树,是楚君泽亲手栽的,只因凌翎喜欢。从前每到花期,满院都是清雅的香。那时我总觉得,连花香里都带着替身的屈辱。可如今花叶落尽,只剩下光秃秃的枝桠,指向夜空。倒像是我此刻的心境,空落落的什么也抓不住。
“姑娘,夜深了,露重。”
秋月的声音在身后响起,带着小心翼翼的担忧。一件带着她体温的薄披风轻轻搭在我肩上,毛茸茸的边缘蹭过脖颈,带来一丝微不可察的暖意。
“回屋歇歇吧,仔细冻着了。”
我没有回头,目光依旧胶着在那轮圆月上,月亮里仿佛有个漩涡,正一点点将我的魂魄抽离出去。耳边的声音变得遥远而模糊。秋月的叹息,风吹过枝桠的轻响,甚至远处宴饮传来的隐约丝竹声,都像是隔着一层厚厚的棉花,听不真切。

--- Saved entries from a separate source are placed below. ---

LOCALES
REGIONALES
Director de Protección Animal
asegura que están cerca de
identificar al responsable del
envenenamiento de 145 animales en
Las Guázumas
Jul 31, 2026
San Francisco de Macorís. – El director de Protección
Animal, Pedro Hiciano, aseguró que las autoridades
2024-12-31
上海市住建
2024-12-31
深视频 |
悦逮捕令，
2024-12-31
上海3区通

秋月见我毫无反应,终究是无奈的叹了口气,脚步声轻轻远去了,院子里又只剩下我一个人,和那人冰冷的月亮。
泪水是什么时候滑落的?我也不知道,直到冰凉的液体顺着脸颊滑到下颚,再滴落在手背上,我才迟钝的感觉到一丝湿意。可我心底却没有任何波澜,既不觉得难过,也不觉得委屈,就像这泪水不是从我眼里流出来的,只是天上下的另一种雨。
我就这么站着,像一尊被遗弃在月光下的雕像,任由思绪飘向虚无。或许,就这样站到天明,站到身体彻底僵硬,也算是一种不错的了断。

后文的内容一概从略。